Oracle等待事件队列等待之TX - row lock contention

0    71    1

Tags:

👉 本文共约12215个字,系统预计阅读时间或需46分钟。

前言部分

导读和注意事项

各位技术爱好者,看完本文后,你可以掌握如下的技能,也可以学到一些其它你所不知道的知识,~O(∩_∩)O~:

① enq: TX - row lock contention等待事件的解决

② 一般等待事件的解决办法

③ 队列等待的基本知识

④ ADDM的使用

⑤ 如何获取历史执行计划

⑥ 查询绑定变量的具体值

⑦ 很多有用的查询性能的SQL语句

故障分析及解决过程

故障环境介绍

项目source db
db 类型RAC
db version11.2.0.4.0
db 存储ASM
OS版本及kernel版本AIX 64位 7.1.0.0

故障发生现象及报错信息

早上同事过来跟我说昨天有一套数据库做压力测试的时候,CPU利用率很高,他已经抓取当时的AWR,让我帮忙分析分析,下边我们来看看AWR中的数据:

Oracle等待事件队列等待之TX - row lock contention

从AWR报告的头部可以分析得到,数据库为RAC库,11.2.0.4版本,AIX64位系统,有32颗CPU,共48G内存,收集了40分钟内的AWR报告,但是DB Time有15180分钟,约为15180/40=379倍,说明这段时间内系统的负载异常的大。

如果关注数据库的性能,那么当拿到一份AWR报告的时候,最想知道的第一件事情可能就是系统资源的利用情况了,而首当其冲的,就是CPU。而细分起来,CPU可能指的是

  • OS级的User%, Sys%, Idle%
  • DB所占OS CPU资源的Busy%
  • DB CPU又可以分为前台所消耗的CPU和后台所消耗的CPU

我们分析以下主机CPU的情况:

Oracle等待事件队列等待之TX - row lock contention

分析上面的主机图片,我们可以得出下面的结论:

  • OS 级的 User%,Sys%,Idle%:

OS 级的%User 为 2.9,%Sys 为 2.3,%Idle 为 94.8,所以%Busy应该是 100-94.8=5.2。

  • DB 所占 OS CPU 资源的 Busy%

DB 占了 OS CPU 资源的 2.2,%Busy CPU 则可以通过上面的数据得到:

%Busy CPU = %Total CPU/(%Busy) * 100 = 2.2/5.2* 100 = 42.3,和报告的42.2相吻合。

接下来我们看看Load Profile部分:

Oracle等待事件队列等待之TX - row lock contention

可以看到,每秒的事务数大约为358,非常大,接下来看看等待事件:

Oracle等待事件队列等待之TX - row lock contention

其它的项目就不列出了,从等待事件中可以很明显的看出enq: TX - row lock contention这个等待事件异常。Top 10 Foreground Events by Total Wait Time这个部分也是AWR报告中非常重要的部分,从这里可以看出等待时间在前10位的是什么事件,基本上就可以判断出性能瓶颈在什么地方。通常,在没有问题的数据库中,CPU time总是列在第一个。在这里,enq: TX - row lock contention等待了 3,813,533次,等待时间为855,777秒,平均等待时间为855777/3813533=224毫秒,占DB Time的94%,等待类别为Application上的等待问题。

故障分析

根据AWR报告的内容,我们知道只要解决了enq: TX - row lock contention这个等待事件即可解决问题。那么我们首先来了解一些关于这个等待事件的知识。
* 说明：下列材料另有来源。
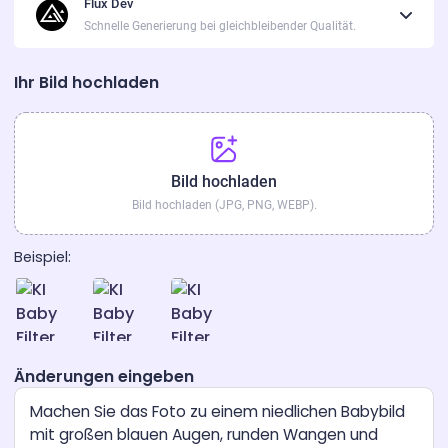
Flux Dev
Schnelle Generierung bei gleichbleibender Qualität.
Ihr Bild hochladen
Bild hochladen
Bild hochladen (JPG, PNG, WEBP).
Beispiel:
Änderungen eingeben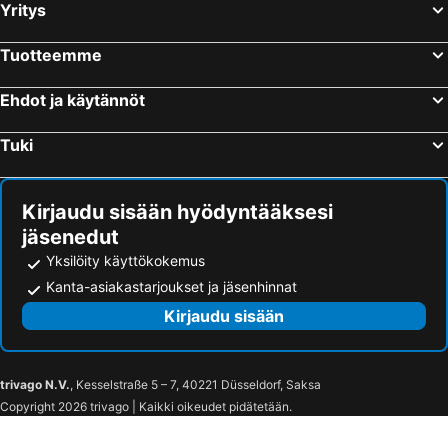
Yritys
Tuotteemme
Ehdot ja käytännöt
Tuki
Kirjaudu sisään hyödyntääksesi
jäsenedut
Yksilöity käyttökokemus
Kanta-asiakastarjoukset ja jäsenhinnat
Kirjaudu sisään
trivago N.V.
, Kesselstraße 5 – 7, 40221 Düsseldorf, Saksa
Copyright 2026 trivago | Kaikki oikeudet pidätetään.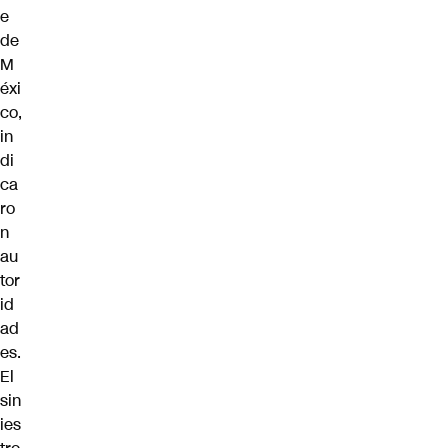
e
de
M
éxi
co,
in
di
ca
ro
n
au
tor
id
ad
es.
El
sin
ies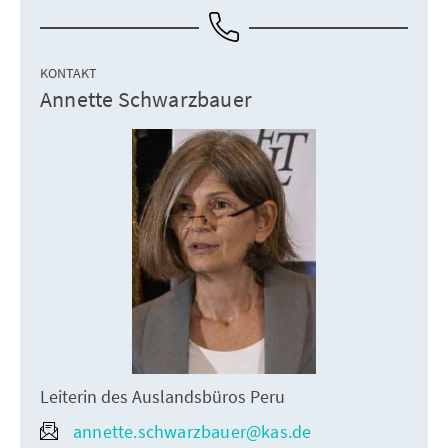
KONTAKT
Annette Schwarzbauer
Leiterin des Auslandsbüros Peru
annette.schwarzbauer@kas.de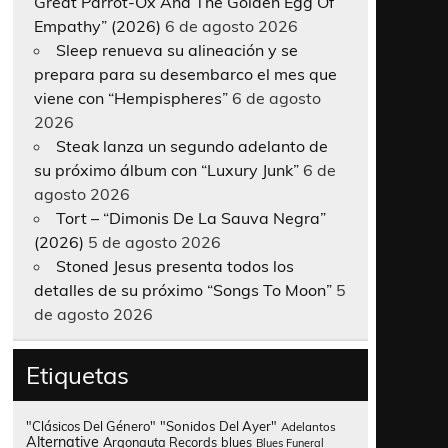
Great Parrot-Ox And The Golden Egg Of
Empathy” (2026)
6 de agosto 2026
Sleep renueva su alineación y se
prepara para su desembarco el mes que
viene con “Hempispheres”
6 de agosto
2026
Steak lanza un segundo adelanto de
su próximo álbum con “Luxury Junk”
6 de
agosto 2026
Tort – “Dimonis De La Sauva Negra”
(2026)
5 de agosto 2026
Stoned Jesus presenta todos los
detalles de su próximo “Songs To Moon”
5
de agosto 2026
Etiquetas
"Clásicos Del Género"
"Sonidos Del Ayer"
Adelantos
Alternative
Argonauta Records
blues
Blues Funeral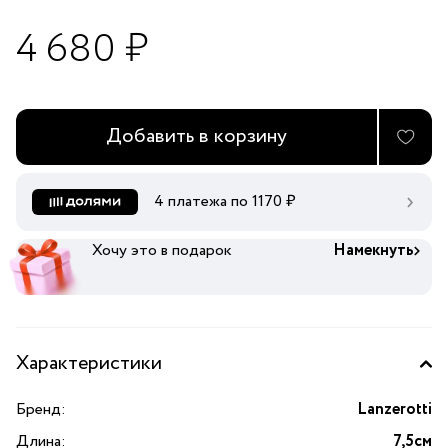
4 680 ₽
Добавить в корзину
4 платежа по
1170
₽
Хочу это в подарок
Намекнуть
Характеристики
Бренд:
Lanzerotti
Длина:
7,5см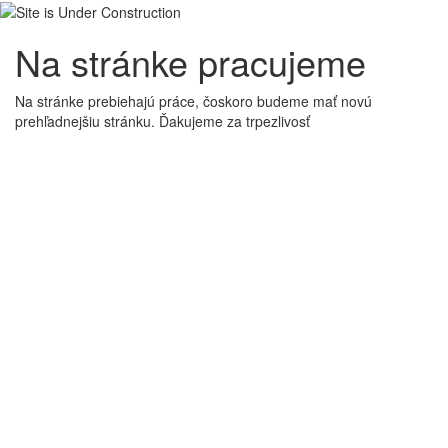
Na stránke pracujeme
Na stránke prebiehajú práce, čoskoro budeme mať novú
prehľadnejšiu stránku. Ďakujeme za trpezlivosť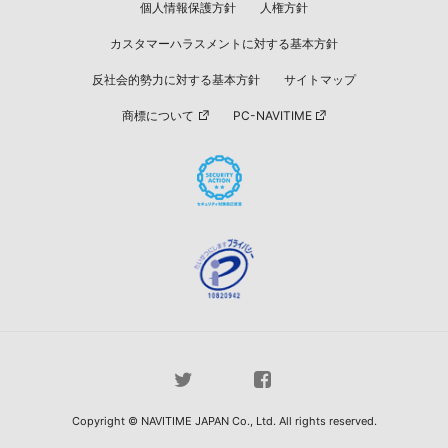
個人情報保護方針
人権方針
カスタマーハラスメントに対する基本方針
反社会的勢力に対する基本方針
サイトマップ
商標について
PC-NAVITIME
Copyright © NAVITIME JAPAN Co., Ltd. All rights reserved.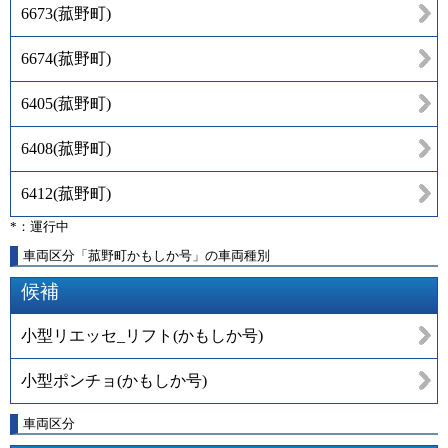
6673
(
菰野町
)
6674
(
菰野町
)
6405
(
菰野町
)
6408
(
菰野町
)
6412
(
菰野町
)
*：運行中
車両区分「菰野町かもしか号」の車両種別
候補
小型リエッセ_リフト(かもしか号)
小型ポンチョ(かもしか号)
車両区分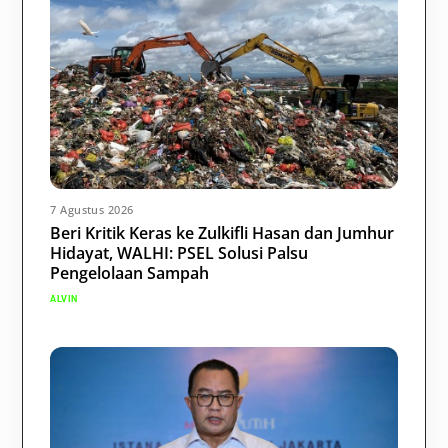
7 Agustus 2026
Beri Kritik Keras ke Zulkifli Hasan dan Jumhur
Hidayat, WALHI: PSEL Solusi Palsu
Pengelolaan Sampah
ALVIN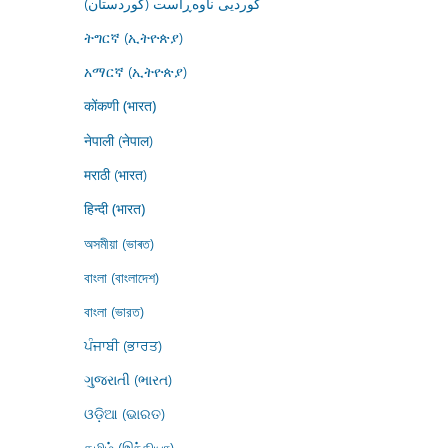
کوردیی ناوەڕاست (کوردستان)
ትግርኛ (ኢትዮጵያ)
አማርኛ (ኢትዮጵያ)
कोंकणी (भारत)
नेपाली (नेपाल)
मराठी (भारत)
हिन्दी (भारत)
অসমীয়া (ভাৰত)
বাংলা (বাংলাদেশ)
বাংলা (ভারত)
ਪੰਜਾਬੀ (ਭਾਰਤ)
ગુજરાતી (ભારત)
ଓଡ଼ିଆ (ଭାରତ)
தமிழ் (இந்தியா)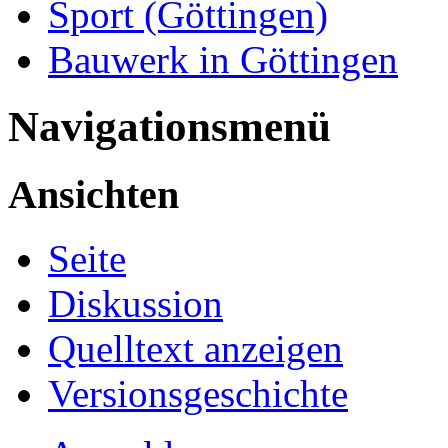
Sport (Göttingen)
Bauwerk in Göttingen
Navigationsmenü
Ansichten
Seite
Diskussion
Quelltext anzeigen
Versionsgeschichte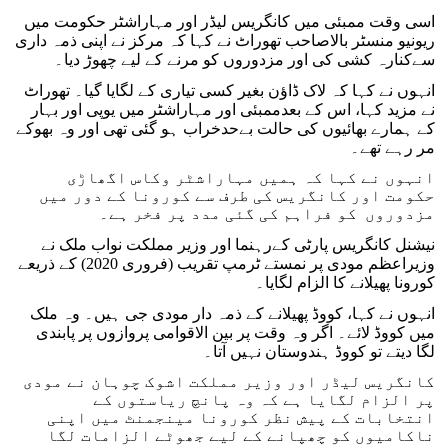
اسی وقت ممبئی میں کانگریس لیڈر اور مہاراشٹر حکومت میں
ریونیو منسٹر بالاصاحب تھوراٹ نے کہا کہ مرکز نے اپنی ذمہ داری
سےکنارہ کشی کی اور مزدوروں کو مرنے کے لیے چھوڑ دیا۔
انہوں نے کہا کہ لاک ڈاؤن بغیر کسی تیاری کے لگایا گیا۔ تھوراٹ
نے مزید کہا، اس کے بعدممبئی اور مہاراشٹر میں یوپی اور بہار
کے ہمارے بھائیوں کی حالت بےحدخراب ہو گئی تھی اور وہ بھوکے
مر رہے تھے۔
انہوں نے کہا کہ ہمیں مہاراشٹر وکاس اگھاڑی
حکومت اور کانگریس کی طرف سے کورونا کے دور میں
مزدوروں کو فراہم کی گئی مدد پر فخر ہے۔
نیشنل کانگریس پارٹی کےرہنما اور وزیر مملکت نواب ملک نے
وزیراعظم مودی پر نمستے ٹرمپ تقریب (فروری 2020) کے ذریعے
کورونا پھیلانے کا الزام لگایا۔
انہوں نے کہا، کووڈ پھیلانے کے ذمہ دار مودی جی ہیں۔ وہ ملک
میں کووڈ لائے۔ اگر وہ وقت پر بین الاقوامی پروازوں پر پابندی
لگا دیتے تو کووڈ ہندوستان نہیں آتا۔
کانگریس لیڈر اور وزیر مملکت اشوک چوہان نے مودی
پر الزام لگایا ہے کہ وہ پانچ ریاستوں کے
انتخابات کے پیش نظر کورونا مینجمنٹ میں اپنی
ناکامیوں کو چھپانے کے لیے جھوٹے الزامات لگا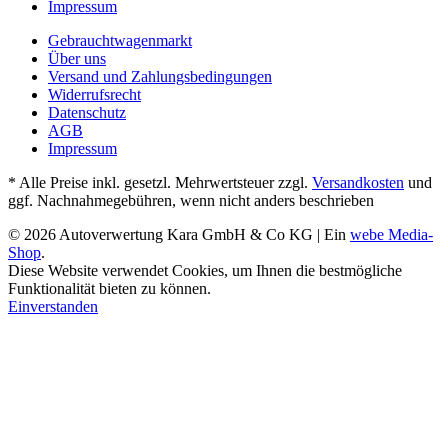
Impressum
Gebrauchtwagenmarkt
Über uns
Versand und Zahlungsbedingungen
Widerrufsrecht
Datenschutz
AGB
Impressum
* Alle Preise inkl. gesetzl. Mehrwertsteuer zzgl.
Versandkosten
und
ggf. Nachnahmegebühren, wenn nicht anders beschrieben
© 2026 Autoverwertung Kara GmbH & Co KG | Ein
webe Media-
Shop
.
Diese Website verwendet Cookies, um Ihnen die bestmögliche
Funktionalität bieten zu können.
Einverstanden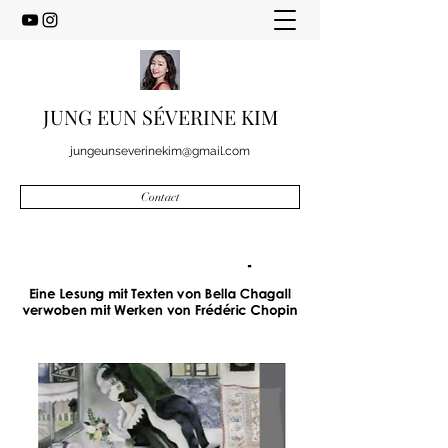
JUNG EUN SÉVERINE KIM
jungeunseverinekim@gmail.com
Contact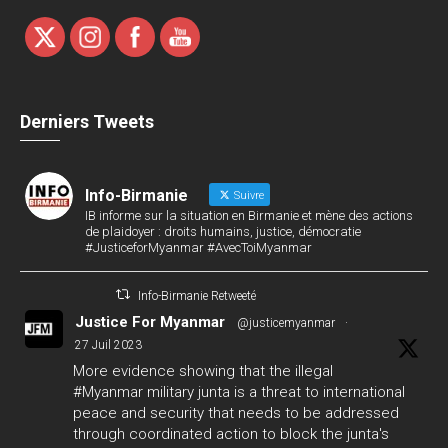
Derniers Tweets
Info-Birmanie
Suivre
IB informe sur la situation en Birmanie et mène des actions
de plaidoyer : droits humains, justice, démocratie
#JusticeforMyanmar #AvecToiMyanmar
Info-Birmanie Retweeté
Justice For Myanmar
@justicemyanmar
·
27 Juil 2023
More evidence showing that the illegal
#Myanmar
military junta is a threat to international
peace and security that needs to be addressed
through coordinated action to block the junta's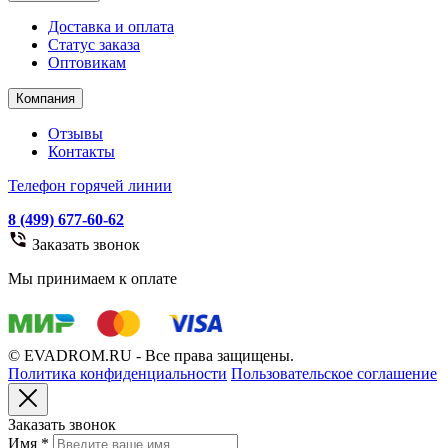
Доставка и оплата
Статус заказа
Оптовикам
Компания
Отзывы
Контакты
Телефон горячей линии
8 (499) 677-60-62
Заказать звонок
Мы принимаем к оплате
© EVADROM.RU - Все права защищены.
Политика конфиденциальности
Пользовательское соглашение
Заказать звонок
Имя
*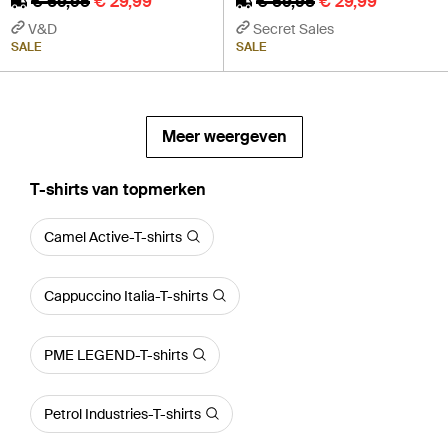
€ 69,95
€ 29,99
€ 59,95
€ 29,99
V&D
Secret Sales
SALE
SALE
Meer weergeven
‪T-shirts‬ van topmerken
Camel Active-T-shirts
Cappuccino Italia-T-shirts
PME LEGEND-T-shirts
Petrol Industries-T-shirts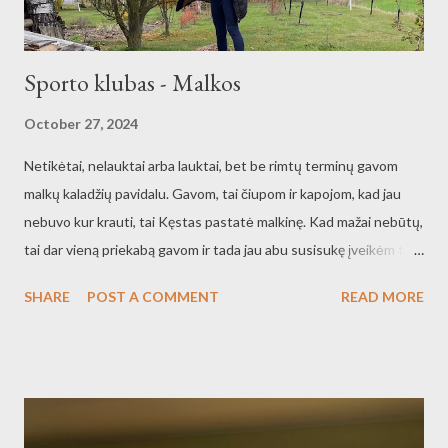
Sporto klubas - Malkos
October 27, 2024
Netikėtai, nelauktai arba lauktai, bet be rimtų terminų gavom
malkų kaladžių pavidalu. Gavom, tai čiupom ir kapojom, kad jau
nebuvo kur krauti, tai Kęstas pastatė malkinę. Kad mažai nebūtų,
tai dar vieną priekabą gavom ir tada jau abu susisukę įveikėm tas
malkas. Malkos geros, gerai skilo, tik mes kitą dieną jaučiam visus
SHARE
POST A COMMENT
READ MORE
kūno raumenukus. Raumenukų pasirodo yra rankytėse,
nigarytėje, pilvo srityje, net tarp tarp šonkaulių yra raumenų ir
rankų pirštuose yra raumenų. Malonus tas sporto klubas -
Malkos, labai geras!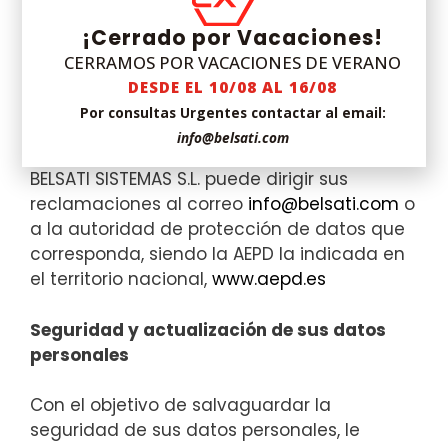
¿Dónde puedo reclamar en caso de que
¡Cerrado por Vacaciones!
considere que no se tratan mis datos
CERRAMOS POR VACACIONES DE VERANO
correctamente?
DESDE EL 10/08 AL 16/08
Por consultas Urgentes contactar al email:
Si algún interesado considera que sus
info@belsati.com
datos no son tratados correctamente por
BELSATI SISTEMAS S.L. puede dirigir sus
reclamaciones al correo
info@belsati.com
o
a la autoridad de protección de datos que
corresponda, siendo la AEPD la indicada en
el territorio nacional,
www.aepd.es
Seguridad y actualización de sus datos
personales
Con el objetivo de salvaguardar la
seguridad de sus datos personales, le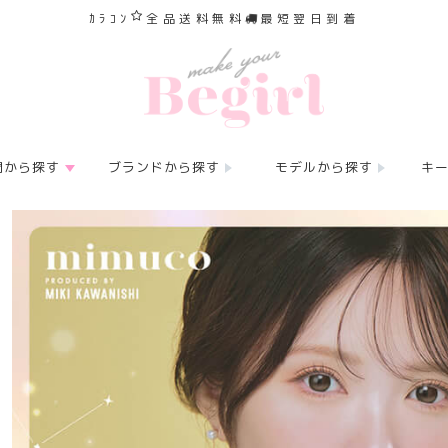
ｶﾗｺﾝ
全品送料無料
最短翌日到着
間から探す
ブランドから探す
モデルから探す
キ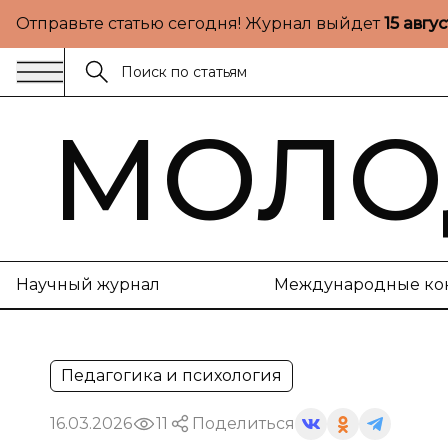
Отправьте статью сегодня! Журнал выйдет
15 авгу
МОЛО
Научный журнал
Международные ко
Педагогика и психология
16.03.2026
11
Поделиться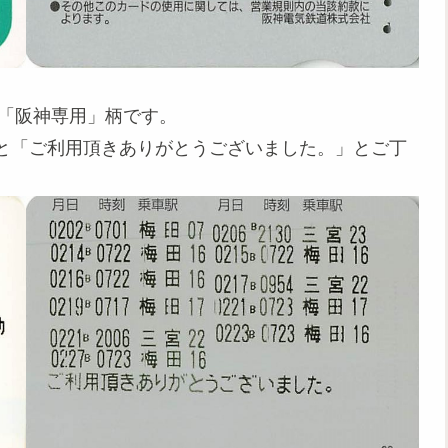
に「阪神専用」柄です。
と「ご利用頂きありがとうございました。」とご丁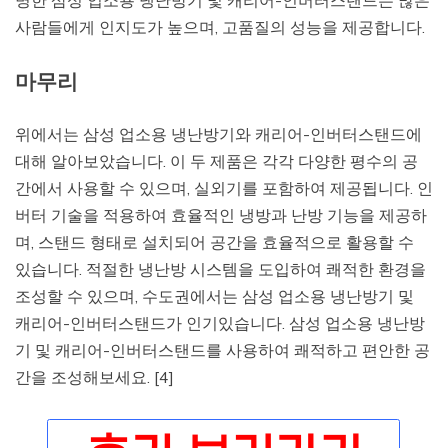
명한 삼성 업소용 냉난방기 및 캐리어-인버터스탠드는 많은
사람들에게 인지도가 높으며, 고품질의 성능을 제공합니다.
마무리
위에서는 삼성 업소용 냉난방기와 캐리어-인버터스탠드에
대해 알아보았습니다. 이 두 제품은 각각 다양한 평수의 공
간에서 사용할 수 있으며, 실외기를 포함하여 제공됩니다. 인
버터 기술을 적용하여 효율적인 냉방과 난방 기능을 제공하
며, 스탠드 형태로 설치되어 공간을 효율적으로 활용할 수
있습니다. 적절한 냉난방 시스템을 도입하여 쾌적한 환경을
조성할 수 있으며, 수도권에서는 삼성 업소용 냉난방기 및
캐리어-인버터스탠드가 인기있습니다. 삼성 업소용 냉난방
기 및 캐리어-인버터스탠드를 사용하여 쾌적하고 편안한 공
간을 조성해보세요. [4]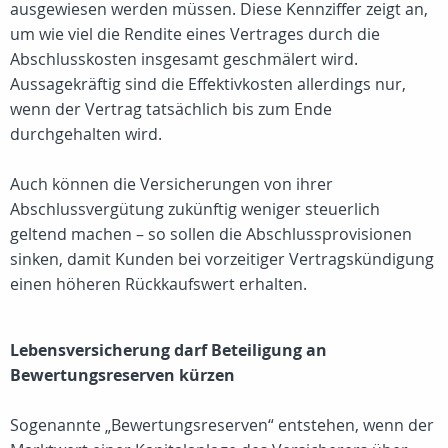
ausgewiesen werden müssen. Diese Kennziffer zeigt an,
um wie viel die Rendite eines Vertrages durch die
Abschlusskosten insgesamt geschmälert wird.
Aussagekräftig sind die Effektivkosten allerdings nur,
wenn der Vertrag tatsächlich bis zum Ende
durchgehalten wird.
Auch können die Versicherungen von ihrer
Abschlussvergütung zukünftig weniger steuerlich
geltend machen – so sollen die Abschlussprovisionen
sinken, damit Kunden bei vorzeitiger Vertragskündigung
einen höheren Rückkaufswert erhalten.
Lebensversicherung darf Beteiligung an
Bewertungsreserven kürzen
Sogenannte „Bewertungsreserven“ entstehen, wenn der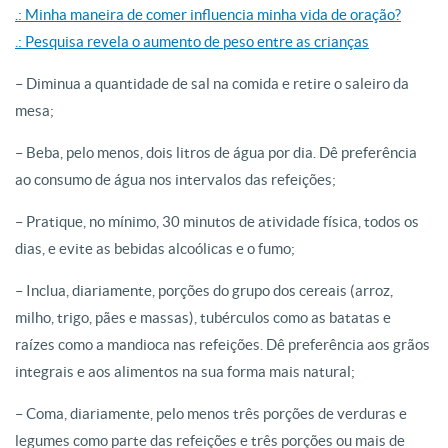
.: Minha maneira de comer influencia minha vida de oração?
.: Pesquisa revela o aumento de peso entre as crianças
– Diminua a quantidade de sal na comida e retire o saleiro da
mesa;
– Beba, pelo menos, dois litros de água por dia. Dê preferência
ao consumo de água nos intervalos das refeições;
– Pratique, no mínimo, 30 minutos de atividade física, todos os
dias, e evite as bebidas alcoólicas e o fumo;
– Inclua, diariamente, porções do grupo dos cereais (arroz,
milho, trigo, pães e massas), tubérculos como as batatas e
raízes como a mandioca nas refeições. Dê preferência aos grãos
integrais e aos alimentos na sua forma mais natural;
– Coma, diariamente, pelo menos três porções de verduras e
legumes como parte das refeições e três porções ou mais de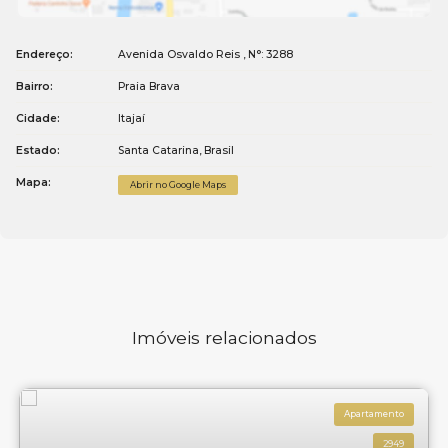
Endereço:
Avenida Osvaldo Reis
,
N°:
3288
Bairro:
Praia Brava
Cidade:
Itajaí
Estado:
Santa Catarina, Brasil
Mapa:
Abrir no Google Maps
Imóveis relacionados
Apartamento
2949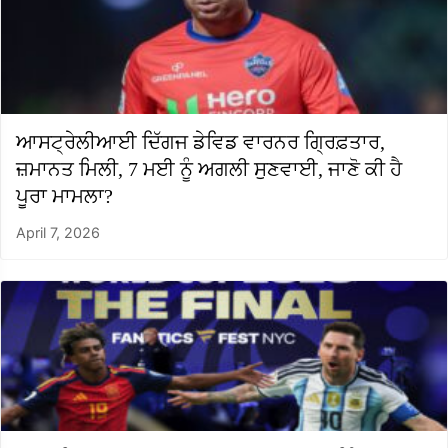
ਆਸਟ੍ਰੇਲੀਆਈ ਦਿੱਗਜ ਡੇਵਿਡ ਵਾਰਨਰ ਗ੍ਰਿਫ਼ਤਾਰ,
ਜ਼ਮਾਨਤ ਮਿਲੀ, 7 ਮਈ ਨੂੰ ਅਗਲੀ ਸੁਣਵਾਈ, ਜਾਣੋ ਕੀ ਹੈ
ਪੂਰਾ ਮਾਮਲਾ?
April 7, 2026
SELECT * FROM V$EVENT_NAME WHERE NAME = 'enq: TX - row lock contention';

Oracle等待事件队列等待之TX - row lock contention

SELECT * FROM V$LOCK_TYPE D WHERE D.TYPE IN ('TX');

Oracle等待事件队列等待之TX - row lock contention

SELECT D.EQ_NAME, D.EQ_TYPE, D.REQ_REASON, D.REQ_DESCRIPTION

FROM V$ENQUEUE_STATISTICS D

WHERE D.EQ_TYPE IN ('TX')

AND D.REQ_REASON='row lock contention';

Oracle等待事件队列等待之TX - row lock contention

等待事件enq: TX - row lock contention中的enq是enquence的简写。enquence是协调访问数据库资源的内部锁。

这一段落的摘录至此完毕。